Ces nouvelles violences interviennent alors que que l'armée israélienne intensifie ses frappes sur la bande de Gaza dans lesquelles au moins 30 Palestiniens ont été tués dans la journée de vendredi selon des médecins, et qu'elle a échangé de nouveaux tirs transfrontaliers avec le Hezbollah libanais.

Le Liban ne peut pas devenir "un autre Gaza", a mis en garde le patron de l'ONU Antonio Guterres, en soulignant les craintes d'un embrasement régional avec la multiplication des tirs à la frontière israélo-libanaise et les menaces brandies par Israël et le Hezbollah, un mouvement armé et financé par l'Iran.

Tensions entre Israël et Washington 

Le Premier ministre Benjamin Netanyahu a par ailleurs affirmé qu'Israël menait "une guerre pour son existence" à Gaza et avait besoin des armes américaines, après avoir accusé mardi les Etats-Unis, premier soutien militaire d'Israël, de "retenir" des livraisons d'armement.

Des commentaires jugés "décevants" et "offensants" par John Kirby, porte-parole du Conseil de sécurité nationale, pour qui "aucun autre pays ne fait plus pour aider Israël à se défendre contre la menace du Hamas".

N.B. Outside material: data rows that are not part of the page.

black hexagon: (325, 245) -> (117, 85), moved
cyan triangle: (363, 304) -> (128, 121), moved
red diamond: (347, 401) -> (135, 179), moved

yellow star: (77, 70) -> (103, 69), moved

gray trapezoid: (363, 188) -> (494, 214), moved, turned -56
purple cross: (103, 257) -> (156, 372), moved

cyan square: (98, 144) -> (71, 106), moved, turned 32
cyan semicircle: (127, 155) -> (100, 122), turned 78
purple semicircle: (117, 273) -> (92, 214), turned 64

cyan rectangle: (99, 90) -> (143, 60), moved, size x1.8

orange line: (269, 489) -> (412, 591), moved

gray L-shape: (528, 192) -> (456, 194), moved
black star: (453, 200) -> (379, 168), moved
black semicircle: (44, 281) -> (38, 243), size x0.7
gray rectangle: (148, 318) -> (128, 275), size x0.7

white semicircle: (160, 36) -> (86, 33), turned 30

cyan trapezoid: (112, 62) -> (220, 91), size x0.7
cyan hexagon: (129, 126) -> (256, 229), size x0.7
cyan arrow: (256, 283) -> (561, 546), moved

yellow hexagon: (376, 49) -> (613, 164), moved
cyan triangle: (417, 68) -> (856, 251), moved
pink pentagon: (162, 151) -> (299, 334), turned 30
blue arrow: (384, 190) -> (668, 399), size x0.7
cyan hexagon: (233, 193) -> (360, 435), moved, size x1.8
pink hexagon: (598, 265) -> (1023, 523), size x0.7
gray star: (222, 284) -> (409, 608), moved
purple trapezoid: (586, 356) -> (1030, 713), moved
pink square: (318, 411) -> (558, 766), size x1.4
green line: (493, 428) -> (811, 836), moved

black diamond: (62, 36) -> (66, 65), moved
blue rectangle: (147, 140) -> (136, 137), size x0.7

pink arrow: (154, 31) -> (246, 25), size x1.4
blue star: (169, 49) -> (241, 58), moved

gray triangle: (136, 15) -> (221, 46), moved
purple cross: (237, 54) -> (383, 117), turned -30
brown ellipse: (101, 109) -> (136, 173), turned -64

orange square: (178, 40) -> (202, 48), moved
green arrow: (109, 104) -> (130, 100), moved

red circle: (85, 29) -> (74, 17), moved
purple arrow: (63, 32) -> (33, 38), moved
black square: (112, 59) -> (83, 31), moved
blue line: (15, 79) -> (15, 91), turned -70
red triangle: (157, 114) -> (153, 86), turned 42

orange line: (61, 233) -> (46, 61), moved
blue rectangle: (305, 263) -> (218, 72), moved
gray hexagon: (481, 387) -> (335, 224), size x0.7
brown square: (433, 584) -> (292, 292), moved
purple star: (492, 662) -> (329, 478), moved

Le secrétaire d'Etat Antony Blinken, qui a rencontré à Washington des responsables israéliens jeudi, a aussi souligné "l'importance d'éviter une nouvelle escalade au Liban", pays où le Hezbollah a ouvert le front en soutien au Hamas, son allié, le 8 octobre.

Hassan Nasrallah, le chef du Hezbollah, a averti qu'"aucun lieu" en Israël ne serait épargné par les missiles de son mouvement après que l'armée israélienne a annoncé que "des plans opérationnels pour une offensive au Liban" avaient été "validés".

Vendredi, le Hezbollah a dit avoir lancé des drones explosifs sur une position militaire à la frontière nord d'Israël et mené des attaques aux roquettes et drone contre d'autres cibles militaires frontalières. Au Liban, des médias ont fait état de frappes et de bombardements israéliens contre plusieurs localités du sud du Liban.